Minneapolis artist Aldo Moroni died over the weekend, according to his Facebook page. He was 67 years old.
Moroni, known for his ceramic architectural sculptures that ranged from a single building to mock civilizations that'd take up a room, was diagnosed with stage-four pancreatic cancer last September.
Shortly before his diagnosis, he hired photographer Lisa Roy to help with his social media and she grew to a larger role in overseeing Moroni's legacy at his studio in northeast Minneapolis, the Star Tribune said.
In a post on Facebook Sunday, Roy wrote:
"Today Minneapolis lost a legend. For the last year I was fortunate to soak up so much knowledge from him. I went from knowing very little about ceramics and sculpting to being trusted to help with a big public art project and to carry on the education program Aldo created many years ago.
"Even in his last days he still was thinking about what he could do for this community. He wanted to make sure his legacy and his knowledge would continue to inspire the artist in everyone.

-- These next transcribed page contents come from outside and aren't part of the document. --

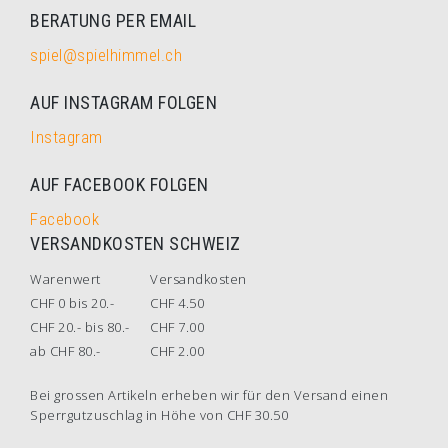
BERATUNG PER EMAIL
spiel@spielhimmel.ch
AUF INSTAGRAM FOLGEN
Instagram
AUF FACEBOOK FOLGEN
Facebook
VERSANDKOSTEN SCHWEIZ
Warenwert
Versandkosten
CHF 0 bis 20.-
CHF 4.50
CHF 20.- bis 80.-
CHF 7.00
ab CHF 80.-
CHF 2.00
Bei grossen Artikeln erheben wir für den Versand einen
Sperrgutzuschlag in Höhe von CHF 30.50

"I am forever grateful for this opportunity and the trust that he placed in me to carry on a part of his legacy. I hope I make him proud. RIP Maestro, thank you for everything."
Moroni, who was born in Chicago, came to the Twin Cities to attend the Minneapolis College of Art and Design in the 1970s, according to his biography.
He was soon asked to be part of a group show at the Walker Art Center, and his career took off. He has pieces in the Minneapolis Institute of Art, the Weisman Museum, the Tweet Museum and the Minnesota Museum of American Art, City Pages reported.
He also has pieces at the Minnesota State Capitol and the Federal Reserve Building in Minneapolis.